The common diagnosis in acute care setting is neonatal infections, respiratory infections, and circulatory conditions. The diagnosis increases hospital admission and readmission rates. It is also commonly associated with high health care costs, long hospital stay, and high mortality rates. Most common diagnosis in community settings are viral infection, communicable diseases and infection from poor sanitation and hygiene. Epidemiology triad differs, when a nurse is providing health care in community setting, by the way the models interrelate to produce diseases (Diem & Moyer, 2015). Types of diseases require different balance and interaction of the three models. The demographic changes, pattern of disease, method of control, prevention of health problem and wellness focus cause the difference in the epidemiology triad. The nurse should ensure a maximum free infection setting. This will minimize the amount of infection caused by the triad process. A nurse should exercise more control measure, and observe septic techniques to avoid contamination. This is the main cause agent for many health problems.
Problems in acute care need accurate measures. This includes infectious process, which are usually diagnosed in extended care facility or at the community level. Owing to inability to appropriate treatment administration, they deteriorate (Janes & Bartlett, 2016). The infection which patient acquires needs to be epidemiologically measured. The nurse uses epidemiology by identifying health problem and needs. They collect and analyze data to identify risk factors. And also plan, implement, and evaluate methods for prevention and control.
This helps in providing an overview of the hospital or community, and infection control measures. They detect challenges and opportunities faced by the health care epidemiology community and intervene by promoting, restoring, and maintaining health. This also includes promotion, prevention, cure, rehabilitation, and palliative efforts (Janes & Bartlett, 2016). The data are used in the community for follow up purposes and interventions. It is also used to compare with the current data analysis, improving on surveillance and prevention measures. The data are used to determine the rate of health problem, and time of their occurrence.
Increase in health cost is caused by many factors, such as increased number of aging population, high birth rate, poverty, and increase in life expectancy, increased disease burden, infectious and chronic diseases. It is a nurse’s role to know about the global health issues in education, practice and policy. This role influences nursing profession. They are able to reflect on important evolution in thinking, and about health issues in the world. They can contribute in saving lives by improving health throughout the world.
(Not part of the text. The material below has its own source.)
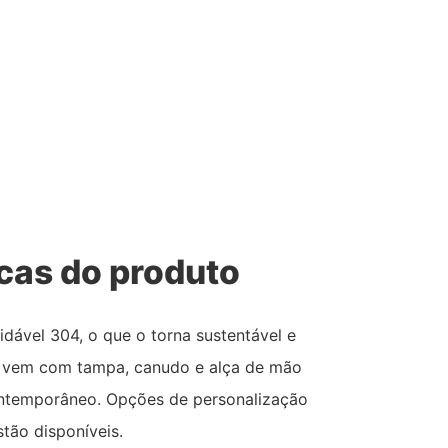
icas do produto
idável 304, o que o torna sustentável e
le vem com tampa, canudo e alça de mão
ontemporâneo. Opções de personalização
stão disponíveis.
The nurse continues to have a large impact in improvement of the global health issues and delivery of health care (Diem & Moyer, 2015). The information are useful in expanding access to health care. It helps in collaboration between schools of nursing and course development for international health. This is done through expansion of educational capacity and developing educational mobility. It brings professional role in socialization and quality care building. This acts as a framework of patient-centered care.
Diem, E., and Moyer, A. (2015). Community and public health nursing: Learning to make a difference through teamwork. Toronto: Canadian Scholars’ Press.
Janes, K. and Bartlett, S. (2016). Community health nursing: Caring for public health. Jones & Bartlett Learning.